Too Faithful to Work?Blog / Produced by The High Calling
It makes sense, in a way. The Apostle Paul had come to town and preached powerfully about the Lord Jesus’ death, resurrection, and imminent return to gather all the faithful. “Maranatha! Come, Lord Jesus!” was the earliest Christians’ clarion call.
But after Paul left, some Thessalonica believers died, and this perplexed many church members. If they were baptized into Christ’s death and resurrection, they would not taste death, right? Hadn’t Christ died once for all? Paul’s letter to Thessalonia was partly to explain—to reassure believers there that those who died in the Lord would not miss out on the resurrection. But in his letter, Paul still spoke as if Christ would return shortly. He urged the believers to live at the edge of their seats: “the day of the Lord will come like a thief in the night” (1 Thess. 5:4).
Some of the Thessalonian Christians so strongly believed Paul’s word about Christ’s return that they quit their jobs to prepare.

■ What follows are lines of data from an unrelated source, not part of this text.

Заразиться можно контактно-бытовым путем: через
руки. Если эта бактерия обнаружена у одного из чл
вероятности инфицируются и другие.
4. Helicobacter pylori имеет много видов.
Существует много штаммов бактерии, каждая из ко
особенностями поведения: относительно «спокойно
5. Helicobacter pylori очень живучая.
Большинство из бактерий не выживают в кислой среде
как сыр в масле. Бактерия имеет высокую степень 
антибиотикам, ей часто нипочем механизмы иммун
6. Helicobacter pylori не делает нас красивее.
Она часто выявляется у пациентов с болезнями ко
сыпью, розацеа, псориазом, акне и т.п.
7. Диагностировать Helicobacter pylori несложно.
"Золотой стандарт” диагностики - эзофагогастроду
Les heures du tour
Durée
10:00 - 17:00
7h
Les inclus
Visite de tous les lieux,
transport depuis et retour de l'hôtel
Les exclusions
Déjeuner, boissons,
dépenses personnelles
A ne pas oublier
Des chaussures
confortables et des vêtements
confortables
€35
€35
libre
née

Can’t you envision the radical faithful looking a little askance at the less faithful who continued to show up for work rather than sit, pray, look to the skies, and wait? I can also imagine their shock when Paul’s second letter didn’t fall on their side.

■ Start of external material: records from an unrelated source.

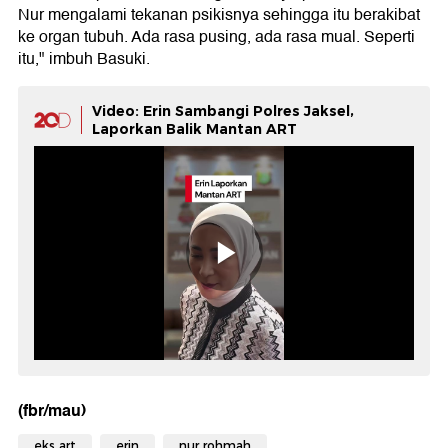
Nur mengalami tekanan psikisnya sehingga itu berakibat
ke organ tubuh. Ada rasa pusing, ada rasa mual. Seperti
itu," imbuh Basuki.
Video: Erin Sambangi Polres Jaksel,
Laporkan Balik Mantan ART
(fbr/mau)
eks art
erin
nur rohmah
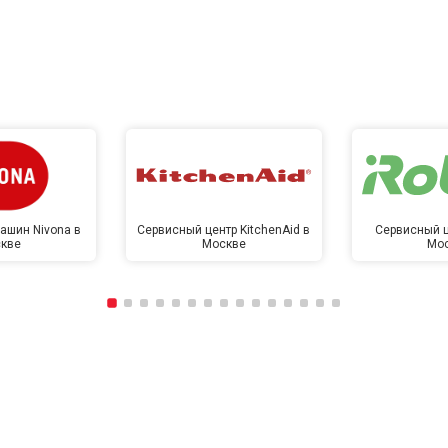
ашин Nivona в
Сервисный центр KitchenAid в
Сервисный ц
кве
Москве
Мо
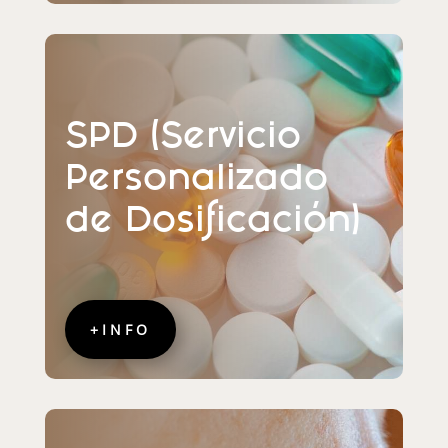
SPD (Servicio
Personalizado
de Dosificación)
+INFO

Paul’s first letter had spoken of an immediate return, which caused some to devalue this life and its present work. The second letter spoke of an imminent return that elevated the very importance of present work. Imminent meant that Christ’s return would and could occur at any moment. Yet the time is not necessarily immediate; and faithfulness to Christ is not license to abandon one’s place in this world. As long as we are here, we are to steward our time and energy. Paul says with sharp-edge:
“Keep away from idle believers . . . imitate us; we were not idle when we were with you, and we did not eat anyone’s bread without paying for it; but with toil and labor we worked night and day, so that we might not burden any of you . . . Anyone unwilling to work should not eat. . . . Now such persons we command and exhort in the Lord Jesus Christ to do their work quietly and to earn their own living” (1 Thess. 3:6-13).
As a laborer himself, Paul knew that one’s personal economics is a key witness to one’s faith. Paul knew, as every generation learns, that faith and work are as mutually dependent as the sails on the boats they propel.